This article has been archived and is no longer maintained by ForgeRock.
You can bypass the Authorization Consent page for (trusted) application-to-application or service-to-service interaction.
As of OpenAM 13.5, you can make the Authorization Consent page optional by enabling both of these options:
- OAuth2 Provider - Allow Clients to Skip Consent option.
- OAuth 2.0 Client (Agent) - Implied consent option.
See Administration Guide › Allowing Clients To Skip Consent for further information.
In OpenAM 13, you can choose to save user consent, so that the Authorization Consent page is only presented once.
You can save user consent by setting the Saved Consent Attribute Name parameter with the name of the profile attribute you want OpenAM to use for saving authorization consent decisions. This should be a multi-valued attribute on the resource owner profile.

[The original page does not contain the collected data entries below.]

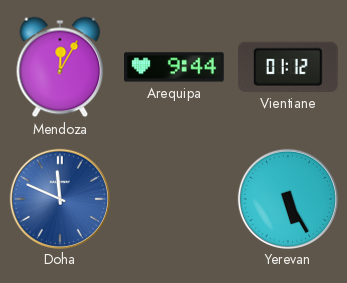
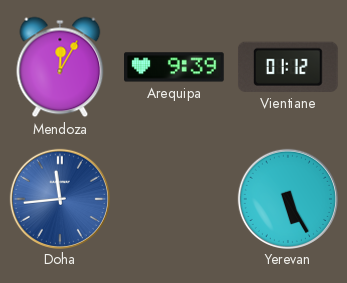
Arequipa: 9:44 -> 9:39
Doha: 11:49 -> 11:44
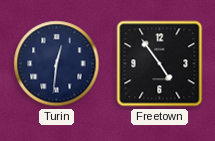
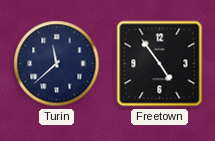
Turin: 12:31 -> 11:38
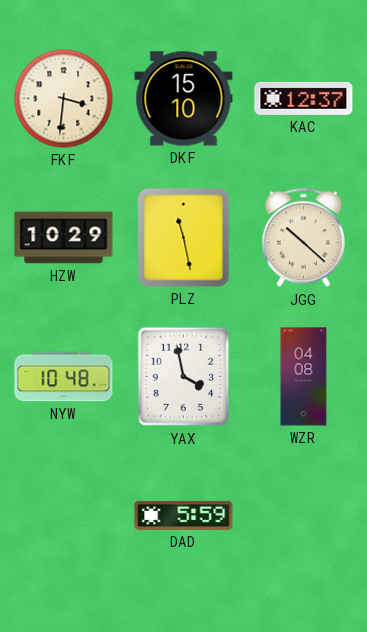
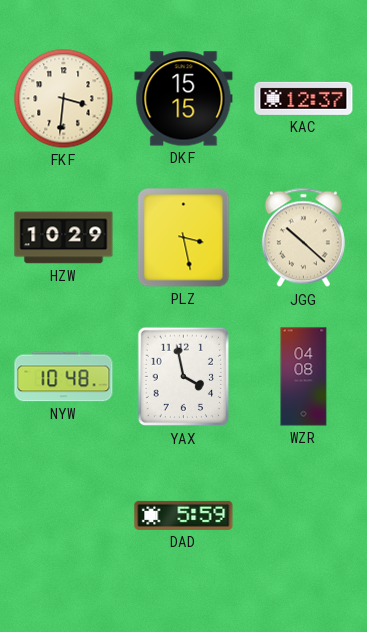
DKF: 15:10 -> 15:15
PLZ: 11:28 -> 3:28
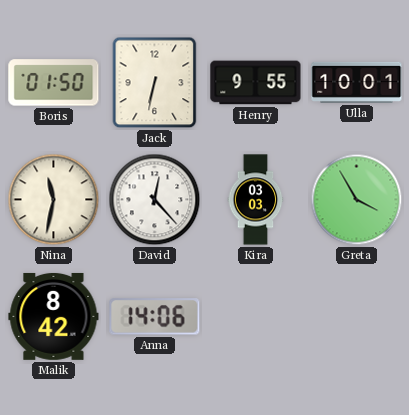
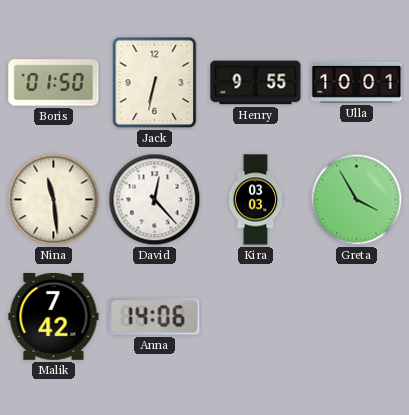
Nina: 11:32 -> 11:29
Malik: 8:42 -> 7:42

See: Administration Guide › Configuring the OAuth 2.0 Authorization Service for detailed instructions.
The salient points are:
- Add a multi-valued string syntax profile attribute to your identity repository. OpenAM stores resource owners' consent to authorize client access in this profile attribute. On subsequent requests from the same client for the same scopes, the resource owner no longer sees the authorization page.
- You are not likely to find a standard profile attribute for this. For evaluation purposes only, you might try an unused existing profile attribute, such as description.
- When moving to production, you should use a dedicated, multi-valued, string syntax profile attribute that is obviously not used for other purposes. For example, you might call the attribute oAuth2SavedConsent.
- Adding a profile attribute involves updating the identity repository to support use of the attribute, updating the AMUser Service for the attribute, and optionally allowing users to edit the attribute. The process is described in Developer's Guide › Customizing Profile Attributes which demonstrates adding a custom attribute when using OpenDJ directory services to store user profiles.